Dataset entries
════════
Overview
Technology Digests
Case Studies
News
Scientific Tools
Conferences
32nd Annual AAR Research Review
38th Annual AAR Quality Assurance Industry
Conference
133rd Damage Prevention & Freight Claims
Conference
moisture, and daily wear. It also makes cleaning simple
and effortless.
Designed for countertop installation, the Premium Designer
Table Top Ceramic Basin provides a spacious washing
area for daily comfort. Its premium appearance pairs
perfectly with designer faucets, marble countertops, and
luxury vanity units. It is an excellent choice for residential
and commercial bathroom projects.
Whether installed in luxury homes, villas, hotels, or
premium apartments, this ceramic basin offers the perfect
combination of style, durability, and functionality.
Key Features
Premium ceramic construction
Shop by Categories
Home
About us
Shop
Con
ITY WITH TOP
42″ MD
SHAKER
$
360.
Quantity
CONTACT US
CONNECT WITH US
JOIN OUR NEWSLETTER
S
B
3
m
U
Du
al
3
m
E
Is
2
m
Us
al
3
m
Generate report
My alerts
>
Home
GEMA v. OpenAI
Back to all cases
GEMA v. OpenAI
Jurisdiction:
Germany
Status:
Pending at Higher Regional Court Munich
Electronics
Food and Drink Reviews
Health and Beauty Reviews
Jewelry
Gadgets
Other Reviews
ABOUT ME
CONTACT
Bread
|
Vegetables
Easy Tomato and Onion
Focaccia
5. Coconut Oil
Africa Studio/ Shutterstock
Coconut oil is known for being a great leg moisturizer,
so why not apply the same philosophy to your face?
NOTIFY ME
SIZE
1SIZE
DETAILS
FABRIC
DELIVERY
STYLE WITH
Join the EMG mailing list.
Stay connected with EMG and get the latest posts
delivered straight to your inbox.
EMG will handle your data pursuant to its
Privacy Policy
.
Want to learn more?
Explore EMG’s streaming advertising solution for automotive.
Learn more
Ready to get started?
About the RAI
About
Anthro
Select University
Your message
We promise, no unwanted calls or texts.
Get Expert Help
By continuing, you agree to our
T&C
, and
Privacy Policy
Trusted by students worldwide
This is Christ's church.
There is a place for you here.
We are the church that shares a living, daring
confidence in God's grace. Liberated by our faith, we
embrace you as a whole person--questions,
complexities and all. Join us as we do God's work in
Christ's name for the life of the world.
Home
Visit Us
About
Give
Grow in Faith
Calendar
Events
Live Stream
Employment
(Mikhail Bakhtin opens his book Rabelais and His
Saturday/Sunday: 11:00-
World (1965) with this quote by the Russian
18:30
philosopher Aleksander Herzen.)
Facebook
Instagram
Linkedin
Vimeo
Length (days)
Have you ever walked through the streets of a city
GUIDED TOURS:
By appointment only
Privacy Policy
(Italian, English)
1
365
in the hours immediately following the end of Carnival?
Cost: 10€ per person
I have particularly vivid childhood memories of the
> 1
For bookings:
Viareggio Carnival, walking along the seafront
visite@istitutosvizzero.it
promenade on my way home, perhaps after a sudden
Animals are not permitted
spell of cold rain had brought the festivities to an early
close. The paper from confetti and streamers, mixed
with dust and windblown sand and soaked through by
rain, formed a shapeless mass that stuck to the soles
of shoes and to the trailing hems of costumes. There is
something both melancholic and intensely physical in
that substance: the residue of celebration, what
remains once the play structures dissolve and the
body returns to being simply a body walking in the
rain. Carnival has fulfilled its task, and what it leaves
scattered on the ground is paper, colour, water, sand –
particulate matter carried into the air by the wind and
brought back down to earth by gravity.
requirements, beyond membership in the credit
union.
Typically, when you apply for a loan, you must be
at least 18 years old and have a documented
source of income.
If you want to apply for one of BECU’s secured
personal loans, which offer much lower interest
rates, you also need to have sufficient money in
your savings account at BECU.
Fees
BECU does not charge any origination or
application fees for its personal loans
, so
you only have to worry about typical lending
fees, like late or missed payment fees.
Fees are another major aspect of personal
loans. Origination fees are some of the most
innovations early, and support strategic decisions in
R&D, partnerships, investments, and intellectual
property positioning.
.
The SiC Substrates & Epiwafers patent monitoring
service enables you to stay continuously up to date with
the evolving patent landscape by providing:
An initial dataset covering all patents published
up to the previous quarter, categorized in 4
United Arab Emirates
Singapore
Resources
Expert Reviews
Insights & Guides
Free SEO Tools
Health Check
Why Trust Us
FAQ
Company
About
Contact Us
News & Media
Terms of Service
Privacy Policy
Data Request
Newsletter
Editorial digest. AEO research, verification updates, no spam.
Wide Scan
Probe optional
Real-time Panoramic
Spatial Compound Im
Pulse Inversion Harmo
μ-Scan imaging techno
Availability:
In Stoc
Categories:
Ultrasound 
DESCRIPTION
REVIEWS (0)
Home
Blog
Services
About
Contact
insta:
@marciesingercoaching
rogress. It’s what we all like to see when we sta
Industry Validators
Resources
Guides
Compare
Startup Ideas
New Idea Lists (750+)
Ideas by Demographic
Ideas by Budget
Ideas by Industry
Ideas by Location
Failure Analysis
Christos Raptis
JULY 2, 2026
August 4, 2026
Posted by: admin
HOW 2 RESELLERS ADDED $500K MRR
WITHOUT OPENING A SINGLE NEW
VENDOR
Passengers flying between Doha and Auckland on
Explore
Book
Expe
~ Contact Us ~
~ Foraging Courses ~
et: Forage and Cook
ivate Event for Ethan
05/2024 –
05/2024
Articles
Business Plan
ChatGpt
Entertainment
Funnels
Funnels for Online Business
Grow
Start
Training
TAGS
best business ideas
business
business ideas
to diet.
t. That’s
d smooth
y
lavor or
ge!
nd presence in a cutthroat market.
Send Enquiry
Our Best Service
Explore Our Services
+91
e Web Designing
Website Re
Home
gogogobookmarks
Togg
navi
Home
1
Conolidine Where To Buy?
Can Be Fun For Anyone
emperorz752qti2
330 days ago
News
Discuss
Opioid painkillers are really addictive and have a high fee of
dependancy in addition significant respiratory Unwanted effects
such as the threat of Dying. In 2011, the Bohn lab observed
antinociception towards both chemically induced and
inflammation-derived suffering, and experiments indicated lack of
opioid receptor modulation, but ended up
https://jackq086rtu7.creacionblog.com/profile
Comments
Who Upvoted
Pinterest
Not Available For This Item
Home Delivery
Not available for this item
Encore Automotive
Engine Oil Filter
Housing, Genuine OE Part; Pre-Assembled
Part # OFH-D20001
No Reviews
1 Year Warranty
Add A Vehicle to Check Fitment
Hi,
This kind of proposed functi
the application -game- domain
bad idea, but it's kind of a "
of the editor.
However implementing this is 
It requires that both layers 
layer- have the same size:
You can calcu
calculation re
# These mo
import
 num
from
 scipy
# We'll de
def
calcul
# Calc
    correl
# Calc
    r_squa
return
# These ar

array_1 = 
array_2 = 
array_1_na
════════
What this exercise asks for is an exact copy of all the records.

[Your solution]:
Overview
Technology Digests
Case Studies
News
Scientific Tools
Conferences
32nd Annual AAR Research Review
38th Annual AAR Quality Assurance Industry
Conference
133rd Damage Prevention & Freight Claims
Conference
moisture, and daily wear. It also makes cleaning simple
and effortless.
Designed for countertop installation, the Premium Designer
Table Top Ceramic Basin provides a spacious washing
area for daily comfort. Its premium appearance pairs
perfectly with designer faucets, marble countertops, and
luxury vanity units. It is an excellent choice for residential
and commercial bathroom projects.
Whether installed in luxury homes, villas, hotels, or
premium apartments, this ceramic basin offers the perfect
combination of style, durability, and functionality.
Key Features
Premium ceramic construction
Shop by Categories
Home
About us
Shop
Con
ITY WITH TOP
42″ MD
SHAKER
$
360.
Quantity
CONTACT US
CONNECT WITH US
JOIN OUR NEWSLETTER
S
B
3
m
U
Du
al
3
m
E
Is
2
m
Us
al
3
m
Generate report
My alerts
>
Home
GEMA v. OpenAI
Back to all cases
GEMA v. OpenAI
Jurisdiction:
Germany
Status:
Pending at Higher Regional Court Munich
Electronics
Food and Drink Reviews
Health and Beauty Reviews
Jewelry
Gadgets
Other Reviews
ABOUT ME
CONTACT
Bread
|
Vegetables
Easy Tomato and Onion
Focaccia
5. Coconut Oil
Africa Studio/ Shutterstock
Coconut oil is known for being a great leg moisturizer,
so why not apply the same philosophy to your face?
NOTIFY ME
SIZE
1SIZE
DETAILS
FABRIC
DELIVERY
STYLE WITH
Join the EMG mailing list.
Stay connected with EMG and get the latest posts
delivered straight to your inbox.
EMG will handle your data pursuant to its
Privacy Policy
.
Want to learn more?
Explore EMG’s streaming advertising solution for automotive.
Learn more
Ready to get started?
About the RAI
About
Anthro
Select University
Your message
We promise, no unwanted calls or texts.
Get Expert Help
By continuing, you agree to our
T&C
, and
Privacy Policy
Trusted by students worldwide
This is Christ's church.
There is a place for you here.
We are the church that shares a living, daring
confidence in God's grace. Liberated by our faith, we
embrace you as a whole person--questions,
complexities and all. Join us as we do God's work in
Christ's name for the life of the world.
Home
Visit Us
About
Give
Grow in Faith
Calendar
Events
Live Stream
Employment
(Mikhail Bakhtin opens his book Rabelais and His
Saturday/Sunday: 11:00-
World (1965) with this quote by the Russian
18:30
philosopher Aleksander Herzen.)
Facebook
Instagram
Linkedin
Vimeo
Length (days)
Have you ever walked through the streets of a city
GUIDED TOURS:
By appointment only
Privacy Policy
(Italian, English)
1
365
in the hours immediately following the end of Carnival?
Cost: 10€ per person
I have particularly vivid childhood memories of the
> 1
For bookings:
Viareggio Carnival, walking along the seafront
visite@istitutosvizzero.it
promenade on my way home, perhaps after a sudden
Animals are not permitted
spell of cold rain had brought the festivities to an early
close. The paper from confetti and streamers, mixed
with dust and windblown sand and soaked through by
rain, formed a shapeless mass that stuck to the soles
of shoes and to the trailing hems of costumes. There is
something both melancholic and intensely physical in
that substance: the residue of celebration, what
remains once the play structures dissolve and the
body returns to being simply a body walking in the
rain. Carnival has fulfilled its task, and what it leaves
scattered on the ground is paper, colour, water, sand –
particulate matter carried into the air by the wind and
brought back down to earth by gravity.
requirements, beyond membership in the credit
union.
Typically, when you apply for a loan, you must be
at least 18 years old and have a documented
source of income.
If you want to apply for one of BECU’s secured
personal loans, which offer much lower interest
rates, you also need to have sufficient money in
your savings account at BECU.
Fees
BECU does not charge any origination or
application fees for its personal loans
, so
you only have to worry about typical lending
fees, like late or missed payment fees.
Fees are another major aspect of personal
loans. Origination fees are some of the most
innovations early, and support strategic decisions in
R&D, partnerships, investments, and intellectual
property positioning.
.
The SiC Substrates & Epiwafers patent monitoring
service enables you to stay continuously up to date with
the evolving patent landscape by providing:
An initial dataset covering all patents published
up to the previous quarter, categorized in 4
United Arab Emirates
Singapore
Resources
Expert Reviews
Insights & Guides
Free SEO Tools
Health Check
Why Trust Us
FAQ
Company
About
Contact Us
News & Media
Terms of Service
Privacy Policy
Data Request
Newsletter
Editorial digest. AEO research, verification updates, no spam.
Wide Scan
Probe optional
Real-time Panoramic
Spatial Compound Im
Pulse Inversion Harmo
μ-Scan imaging techno
Availability:
In Stoc
Categories:
Ultrasound 
DESCRIPTION
REVIEWS (0)
Home
Blog
Services
About
Contact
insta:
@marciesingercoaching
rogress. It’s what we all like to see when we sta
Industry Validators
Resources
Guides
Compare
Startup Ideas
New Idea Lists (750+)
Ideas by Demographic
Ideas by Budget
Ideas by Industry
Ideas by Location
Failure Analysis
Christos Raptis
JULY 2, 2026
August 4, 2026
Posted by: admin
HOW 2 RESELLERS ADDED $500K MRR
WITHOUT OPENING A SINGLE NEW
VENDOR
Passengers flying between Doha and Auckland on
Explore
Book
Expe
~ Contact Us ~
~ Foraging Courses ~
et: Forage and Cook
ivate Event for Ethan
05/2024 –
05/2024
Articles
Business Plan
ChatGpt
Entertainment
Funnels
Funnels for Online Business
Grow
Start
Training
TAGS
best business ideas
business
business ideas
to diet.
t. That’s
d smooth
y
lavor or
ge!
nd presence in a cutthroat market.
Send Enquiry
Our Best Service
Explore Our Services
+91
e Web Designing
Website Re
Home
gogogobookmarks
Togg
navi
Home
1
Conolidine Where To Buy?
Can Be Fun For Anyone
emperorz752qti2
330 days ago
News
Discuss
Opioid painkillers are really addictive and have a high fee of
dependancy in addition significant respiratory Unwanted effects
such as the threat of Dying. In 2011, the Bohn lab observed
antinociception towards both chemically induced and
inflammation-derived suffering, and experiments indicated lack of
opioid receptor modulation, but ended up
https://jackq086rtu7.creacionblog.com/profile
Comments
Who Upvoted
Pinterest
Not Available For This Item
Home Delivery
Not available for this item
Encore Automotive
Engine Oil Filter
Housing, Genuine OE Part; Pre-Assembled
Part # OFH-D20001
No Reviews
1 Year Warranty
Add A Vehicle to Check Fitment
Hi,
This kind of proposed functi
the application -game- domain
bad idea, but it's kind of a "
of the editor.
However implementing this is 
It requires that both layers 
layer- have the same size:
You can calcu
calculation re
# These mo
import
 num
from
 scipy
# We'll de
def
calcul
# Calc
    correl
# Calc
    r_squa
return
# These ar

array_1 = 
array_2 = 
array_1_na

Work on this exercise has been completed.